### PROBLEM DETAILS
When the data below is printed, every line must match exactly and the images must be absent.

SUPPLIED ENTRIES START

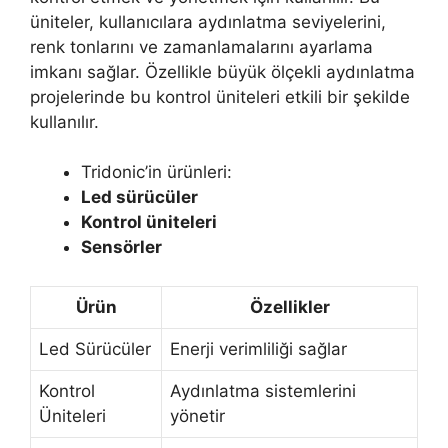
üniteler, kullanıcılara aydınlatma seviyelerini,
renk tonlarını ve zamanlamalarını ayarlama
imkanı sağlar. Özellikle büyük ölçekli aydınlatma
projelerinde bu kontrol üniteleri etkili bir şekilde
kullanılır.
Tridonic’in ürünleri:
Led sürücüler
Kontrol üniteleri
Sensörler
Ürün
Özellikler
Led Sürücüler
Enerji verimliliği sağlar
Kontrol
Aydınlatma sistemlerini
Üniteleri
yönetir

SUPPLIED ENTRIES END

### RESPONSE
üniteler, kullanıcılara aydınlatma seviyelerini,
renk tonlarını ve zamanlamalarını ayarlama
imkanı sağlar. Özellikle büyük ölçekli aydınlatma
projelerinde bu kontrol üniteleri etkili bir şekilde
kullanılır.
Tridonic’in ürünleri:
Led sürücüler
Kontrol üniteleri
Sensörler
Ürün
Özellikler
Led Sürücüler
Enerji verimliliği sağlar
Kontrol
Aydınlatma sistemlerini
Üniteleri
yönetir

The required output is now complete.